◆ **WORK ITEM**: Read through the records. Copy each line that has the word "parapszichológia".
[DATA PROVIDED — start]
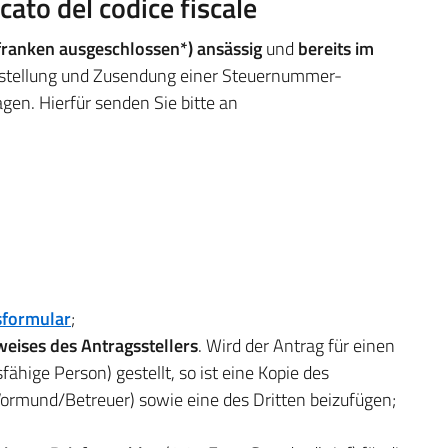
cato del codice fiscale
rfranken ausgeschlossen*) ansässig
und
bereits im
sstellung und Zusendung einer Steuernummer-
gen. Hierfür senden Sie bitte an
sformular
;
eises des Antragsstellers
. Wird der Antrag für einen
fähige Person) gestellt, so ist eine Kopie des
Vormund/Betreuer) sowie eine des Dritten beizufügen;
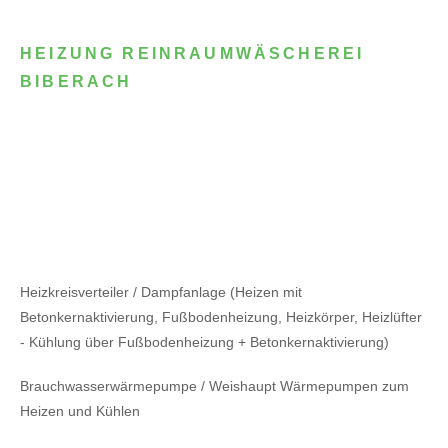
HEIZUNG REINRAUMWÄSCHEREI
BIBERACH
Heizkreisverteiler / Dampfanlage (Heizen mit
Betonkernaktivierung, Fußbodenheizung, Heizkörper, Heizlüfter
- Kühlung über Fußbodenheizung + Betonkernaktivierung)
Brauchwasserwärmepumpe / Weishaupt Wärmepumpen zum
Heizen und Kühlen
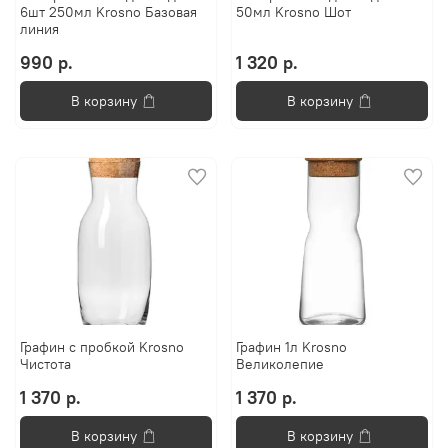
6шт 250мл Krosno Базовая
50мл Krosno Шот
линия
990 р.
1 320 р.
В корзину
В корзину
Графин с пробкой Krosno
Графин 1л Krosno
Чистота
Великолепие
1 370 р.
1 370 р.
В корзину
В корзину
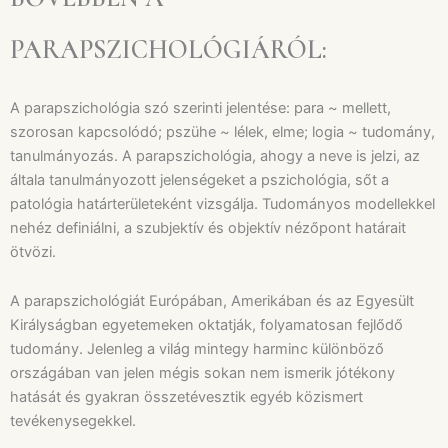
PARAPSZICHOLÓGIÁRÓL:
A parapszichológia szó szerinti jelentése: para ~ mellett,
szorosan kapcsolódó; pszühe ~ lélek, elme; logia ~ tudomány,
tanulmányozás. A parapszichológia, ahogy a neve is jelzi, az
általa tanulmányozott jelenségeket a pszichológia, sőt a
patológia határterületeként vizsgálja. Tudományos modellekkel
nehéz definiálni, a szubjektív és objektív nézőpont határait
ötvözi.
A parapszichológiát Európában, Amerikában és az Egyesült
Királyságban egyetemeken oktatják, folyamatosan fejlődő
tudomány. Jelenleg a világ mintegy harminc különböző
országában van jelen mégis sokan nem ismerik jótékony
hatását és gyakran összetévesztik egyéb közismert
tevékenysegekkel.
[DATA PROVIDED — finish]
◆ **RESULT**:
A parapszichológia szó szerinti jelentése: para ~ mellett,
tanulmányozás. A parapszichológia, ahogy a neve is jelzi, az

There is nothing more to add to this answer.